Uncertainty surrounding trade is currently impacting energy development, particularly the procurement process for energy infrastructure projects. U.S.-imposed tariffs and quotas on steel and aluminum resulting from the Section 232 investigation have emerged as a real threat to the energy sector.
On March 8, 2018, President Trump concluded that steel and aluminum “are being imported into the United States in such quantities and under such circumstances as to threaten to impair the national security of the United States.” As a result, the president set global tariffs of 25 percent for steel and 10 percent for aluminum, beginning March 23, 2018. The proclamations left the door open to adjusting or removing the tariffs on other countries if the U.S. found a satisfactory alternative to the tariffs.
It appears quotas have become the preferred alternative to tariffs for the Trump administration.

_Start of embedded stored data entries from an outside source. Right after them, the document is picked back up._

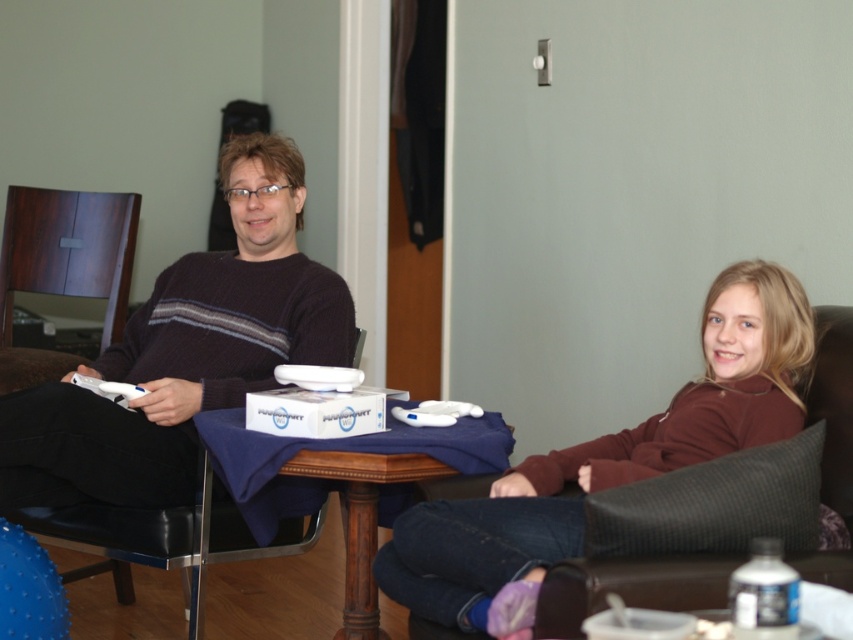 Question: From the image, what is the correct spatial relationship of dark brown sweater at center in relation to dark wood chair at left?

Choices:
 (A) above
 (B) below

Answer: (B)

Question: Does dark brown sweater at center have a lesser width compared to brown fleece sweater at center?

Choices:
 (A) yes
 (B) no

Answer: (A)

Question: Which object appears closest to the camera in this image?

Choices:
 (A) dark brown sweater at center
 (B) wooden table at center

Answer: (B)

Question: Does dark brown sweater at center have a greater width compared to wooden table at center?

Choices:
 (A) no
 (B) yes

Answer: (B)

Question: Which object appears closest to the camera in this image?

Choices:
 (A) brown fleece sweater at center
 (B) dark wood chair at left

Answer: (A)

Question: Which point appears farthest from the camera in this image?

Choices:
 (A) (422, 563)
 (B) (216, 476)
 (C) (91, 260)

Answer: (C)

On May 31, 2018, the president issued two proclamations outlining quotas on steel from South Korea, Argentina and Brazil and a quota on aluminum from Argentina. South Korea was the first country to agree to modify its trade agreement with the U.S. It agreed to cap steel exports to the U.S. at 70 percent of the average export from 2015 through 2017. The South Korean agreement is often referenced by administration officials as solving the trade dispute and an example of how tariffs can push countries to beneficial ends. However, quotas have created uncertainty in the market, and many are concerned they may be even worse than tariffs. For example, several specific steel products reached their annual quota by May 1, 2018.
Attempting to alleviate the negative consequences of the Section 232 proclamations, the Trump administration created a process for requesting exclusions from both tariffs and quotas for certain steel and aluminum products. The Department of Commerce will grant an exclusion if a company shows the product is not produced in sufficient quantity or quality in the U.S., or if there is a specific national security need requiring the exemption. The Bureau of Industry and Security within the Department of Commerce is accepting the requests on behalf of the secretary.
On June 20, 2018, Secretary Wilbur Ross announced the first exclusions to the Section 232 proclamations. The Department of Commerce granted only 42 exclusions from seven companies and denied 56 steel exclusions. This was out of more than 20,000 requests.
Associations representing most of the oil and gas industry have sounded alarms over the interim final rule that governs the exclusion process and its lack of transparency. Companies want to know what metrics the Department of Commerce will use to determine whether the U.S. has sufficient capacity to meet demand, what metrics will be used to determine sufficient quality, whether companies can use internal quality assurance standards as a basis for a requested exclusions, and the length of the exclusion.
While the Section 232 process continues to evolve, McGuireWoods Consulting will continue to monitor the Department of Commerce’s progress and engage relevant decision-makers to ensure our clients receive the best possible guidance during these uncertain times.